Un marais cultivé n’est pas qu’un paysage agricole : c’est aussi un refuge pour la nature. Les watergangs et les prairies humides abritent une faune que l’on devine plus qu’on ne la voit toujours. Oiseaux d’eau le long des canaux, libellules au-dessus des bassins, foison de plantes aquatiques sur les berges : le circuit de Tilques à Serques traverse un milieu riche, où chaque saison change l’ambiance et la palette.

Au printemps et au début de l’été, la végétation explose et les berges se couvrent de fleurs. À l’automne, les saules jaunissent et les brumes du matin posent sur l’eau une atmosphère feutrée que les photographes apprécient. Marcher ici à différentes périodes de l’année, c’est découvrir plusieurs marais successifs sous le même nom. Mieux vaut rester discret et observer sans déranger : le calme fait partie de l’expérience, et la tranquillité profite autant aux promeneurs qu’à la faune.
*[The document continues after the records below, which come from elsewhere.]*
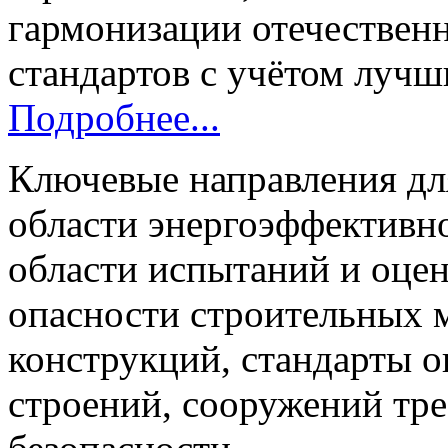
гармонизации отечестве
стандартов с учётом луч
Подробнее...
Ключевые направления для
области энергоэффективно
области испытаний и оце
опасности строительных м
конструкций, стандарты о
строений, сооружений тр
Faire le circuit aujourd’hui

Pour aborder ce circuit, le mieux est de partir du secteur de Tilques ou de Serques selon votre point de départ, en repérant à l’avance les chemins ouverts à la promenade : dans un marais cultivé, tous les sentiers ne sont pas publics, et il convient de rester sur les voies autorisées pour ne pas pénétrer sur des parcelles privées. Prévoyez de bonnes chaussures, le sol peut être détrempé, et choisissez de préférence une journée sèche, hors période de fortes pluies, pour profiter pleinement des reflets et des couleurs.

Sur place, le maître-mot est le respect : des cultures, des cressonnières, du travail des maraîchers qui font vivre ce paysage. On ne cueille rien, on ne s’écarte pas des chemins, on laisse les lieux comme on les a trouvés. Et pour aller plus loin, rien ne remplace une sortie en barque, la façon traditionnelle de pénétrer dans le coeur du marais audomarois. L’office de tourisme du Pays de Saint-Omer renseigne sur les itinéraires balisés et les embarcadères : c’est l’autre visage de cette balade, vu cette fois depuis l’eau.